Housing and Community Development Act of 1987
- Other short titles: An Act to amend and extend certain laws relating to housing, community and neighborhood development and preservation, and related programs, and for other purposes.
- Nicknames: Emergency Low Income Housing Preservation Act of 1987
- Enacted by: the 100th United States Congress
- Effective: February 5, 1988

Citations
- Public law: 100-242
- Statutes at Large: 101 Stat. 1815

Codification
- Titles amended: 42 U.S.C.: Public Health and Social Welfare
- U.S.C. sections amended: 42 U.S.C. ch. 69 § 5301

Legislative history
- Introduced in the Senate as S. 825 by William Proxmire (D–WI) on March 24, 1987; Committee consideration by Senate Banking, Housing, and Urban Affairs, House Banking, Finance, and Urban Affairs; Passed the Senate on March 31, 1987 (71-27); Passed the House on June 17, 1987 (passed voice vote); Reported by the joint conference committee on November 6, 1987; agreed to by the House on November 9, 1987 (391-1) and by the House on December 21, 1987 (391-2); Senate agreed to amendment on December 21, 1987 (agreed voice vote); Signed into law by President Ronald Reagan on February 5, 1988;

= Housing and Community Development Act of 1987 =

The Housing and Community Development Act of 1987, P.L. 100-242, 101 Stat. 1815, is a United States federal law which amended the Housing and Community Development Act laws with regards to the Housing Act of 1937. The amendments revised sections of the Act concerning community and neighborhood development, family and single housing, and preservation for low income home owners. The law provided insurance for FHA Home Equity Conversion Mortgages (HECM) better known as a home equity conversion loan or reverse mortgage.

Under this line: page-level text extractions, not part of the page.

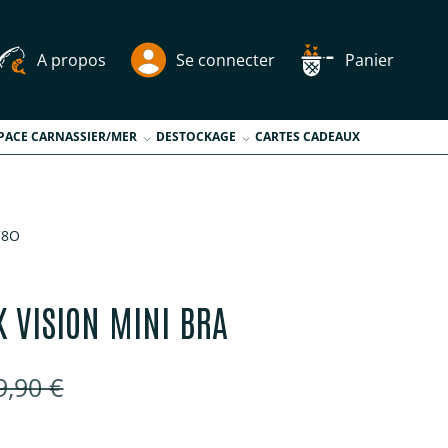
A propos
Se connecter
Panier
PACE CARNASSIER/MER
DESTOCKAGE
CARTES CADEAUX
78O
K VISION MINI BRA
é
rix habituel
9,90 €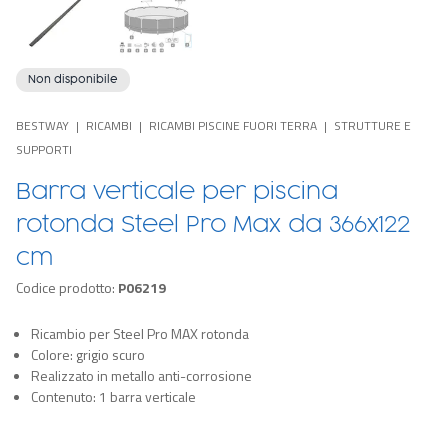
Non disponibile
BESTWAY
RICAMBI
RICAMBI PISCINE FUORI TERRA
STRUTTURE E
SUPPORTI
Barra verticale per piscina
rotonda Steel Pro Max da 366x122
cm
Codice prodotto:
P06219
Ricambio per Steel Pro MAX rotonda
Colore: grigio scuro
Realizzato in metallo anti-corrosione
Contenuto: 1 barra verticale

Title VI of the Act established the Nehemiah Housing Opportunity Grants ("NHOP") program, intended to encourage homeownership by making federal grants to nonprofit organizations who would, in turn, loan funds to low-income families purchasing homes being built or rehabilitated under an approved program. NHOP ceased operation in 1991 when it was repealed by section 289 of the Cranston-Gonzalez National Affordable Housing Act of 1990 (42 USC 12839).

The S. 825 legislation was passed by the 100th U.S. Congressional session and signed into law by the 40th President of the United States Ronald Reagan on February 5, 1988.